The UK is recognised as a leader in open banking, having created a world leading payment mechanism using dedicated application programming interfaces (APIs). Underpinned by modern security standards, they deliver account-to-account payments that are initiated on customers’ behalf by a third party. This, for instance, allows HMRC to offer people the option to pay their taxes directly from their bank account.
Yet despite this, very few payments in the UK are made using open banking-enabled account-to-account systems. This is especially true in the retail sector, where a significant proportion of payments are ‘spontaneous transactions’ such as a supermarket shop.
While people usually have multiple payment options, such as contactless, wallet-based payments, PayPal and even ‘buy now, pay later’ solutions, most of these payments are underpinned by a card-based transaction. This means retailers are restricted in their choice of payment system and the prices they pay for it, with these costs ultimately being passed down to consumers.
This is where account-to-account payments could help, by increasing the choice for retailers and ensuring that the prices they pay are fair. But with innovation already happening in the market, why are account-to-account payments not being used more widely in the retail sector?

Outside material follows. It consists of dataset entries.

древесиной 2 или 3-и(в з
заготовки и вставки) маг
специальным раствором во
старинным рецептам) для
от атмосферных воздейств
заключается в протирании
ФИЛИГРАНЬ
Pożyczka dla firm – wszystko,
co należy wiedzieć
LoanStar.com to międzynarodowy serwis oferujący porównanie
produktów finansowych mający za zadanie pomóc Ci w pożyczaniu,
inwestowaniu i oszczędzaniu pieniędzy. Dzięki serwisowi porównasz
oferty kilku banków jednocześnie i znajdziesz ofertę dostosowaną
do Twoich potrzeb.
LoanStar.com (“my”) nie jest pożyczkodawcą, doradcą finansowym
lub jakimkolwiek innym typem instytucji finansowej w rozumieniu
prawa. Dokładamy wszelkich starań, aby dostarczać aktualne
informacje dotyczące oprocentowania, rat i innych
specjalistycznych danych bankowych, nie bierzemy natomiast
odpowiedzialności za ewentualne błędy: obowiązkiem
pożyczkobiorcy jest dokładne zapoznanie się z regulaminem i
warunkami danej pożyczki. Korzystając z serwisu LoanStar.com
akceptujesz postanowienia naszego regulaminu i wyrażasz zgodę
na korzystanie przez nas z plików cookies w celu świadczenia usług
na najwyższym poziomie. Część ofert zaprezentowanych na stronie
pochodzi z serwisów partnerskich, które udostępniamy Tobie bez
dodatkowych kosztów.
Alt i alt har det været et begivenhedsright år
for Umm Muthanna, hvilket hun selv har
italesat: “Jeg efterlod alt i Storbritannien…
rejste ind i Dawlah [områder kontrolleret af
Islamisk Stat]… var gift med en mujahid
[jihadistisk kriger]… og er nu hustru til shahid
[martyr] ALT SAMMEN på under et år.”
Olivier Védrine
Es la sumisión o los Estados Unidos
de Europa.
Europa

The problem is that they aren’t yet ideal for all types of payment. They work well for people making payments using digital banking to other individuals – for example, paying a friend your share of the bill after a night out, or making a payment to an electrician.
However, retail transactions have important differences to person-to-person payments. For example, a retailer may need to choose when a payment is made or change the transaction amount after the customer has authorised their payment (such as when substitutions are made in an online supermarket order). There are also increased risks associated with goods bought online, or those with a long delivery time such as furniture. So, consumer protection is an important consideration.
To promote account-to-account retail transactions using open banking, we believe there are four issues we need to address:
The system’s functional capability: We need to address the particular user needs of retail purchase transactions (for example, retailers’ ability to trigger the payment with the customer’s consent when the customer is not present) – and to have operational and technical standards that support this. There may be a need for new functionality, but we assume much of the existing functionality can be reused or repurposed. We want to look at different retail uses to find if the current functionality works for users and, if not, how issues or gaps could be overcome.
Dispute processes: Retail transactions bring new risks, such as unsatisfactory goods being delivered after the payment, or the retailer not acting in good faith. We need to ensure all the parties involved in the transaction act together to minimise these risks, that refunds can easily be initiated, and that the right processes ensure that customer disputes can be resolved efficiently.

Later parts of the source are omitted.